Luciano Pavarotti est décédé le 6 septembre dans sa ville natale de Modène (nord) des suites d'un cancer à l'âge de 71 ans, au terme de quarante années d'une exceptionnelle carrière.

Dominique A et Jeanne Cherhal
rendent hommage à Barbara

Le théâtre du Châtelet à Paris accueille un hommage à Barbara dimanche à 11H00, dans le cadre de ses « concerts du dimanche matin ». Intitulé « Souviens-toi Barbara », ce spectacle a été initié par la productrice Jeanine Roze, qui a débuté auprès de Barbara, et du pianiste Alexandre Tharaud, admirateur de la « longue dame brune ».

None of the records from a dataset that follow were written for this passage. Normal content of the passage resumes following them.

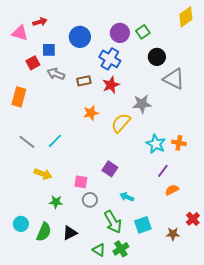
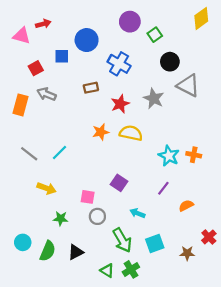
purple circle: (120, 33) -> (130, 22), moved
blue square: (49, 50) -> (62, 56), moved
gray arrow: (56, 74) -> (47, 94), moved
red star: (111, 85) -> (120, 104), moved
gray star: (142, 104) -> (154, 98), moved, turned 30
orange star: (91, 113) -> (101, 132), moved
yellow semicircle: (121, 123) -> (131, 133), turned 60
purple line: (163, 171) -> (163, 188), moved

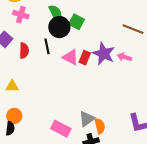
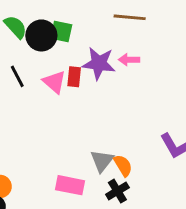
green square: (76, 22) -> (61, 32), moved
black circle: (59, 27) -> (41, 35), moved
pink triangle: (71, 57) -> (54, 82), turned 30

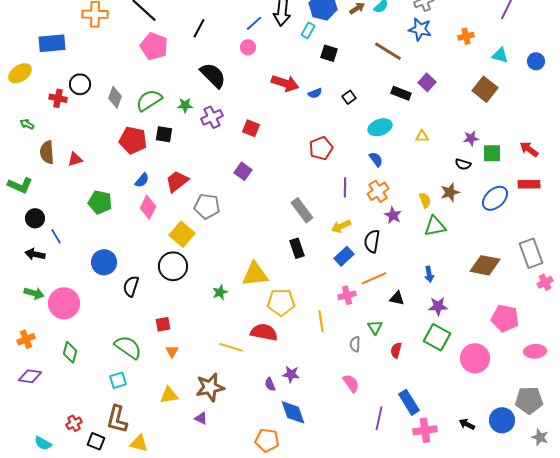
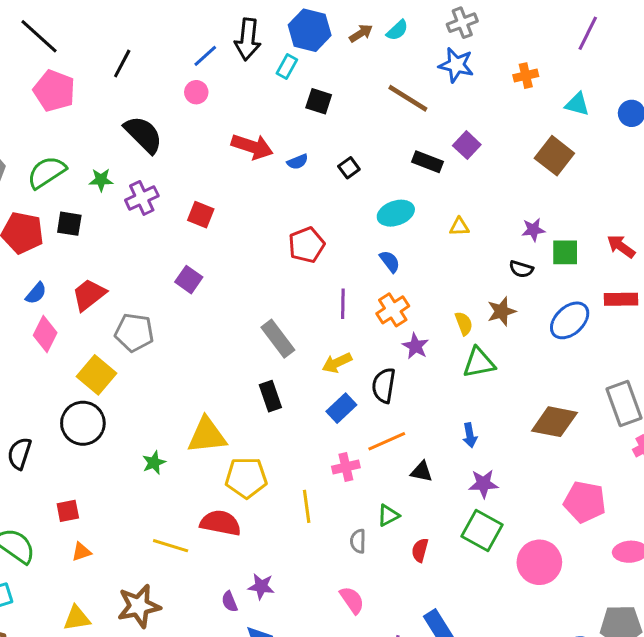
green triangle: (375, 327) -> (388, 515), turned 35
orange triangle: (172, 351) -> (81, 552), turned 40

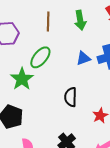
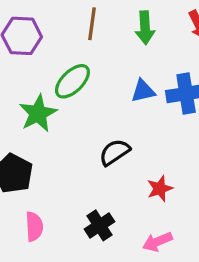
black semicircle: (71, 97) -> (115, 152), turned 48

Sur scène, ce dernier sera entouré des chanteurs Dominique A et Jeanne Cherhal, du clarinettiste Michel Portal, de l'accordéoniste Roland Romanelli et du violoncelliste François Salque pour reprendre les classiques de Barbara. On célébrera le 14 novembre prochain les 10 ans de la disparition de la chanteuse.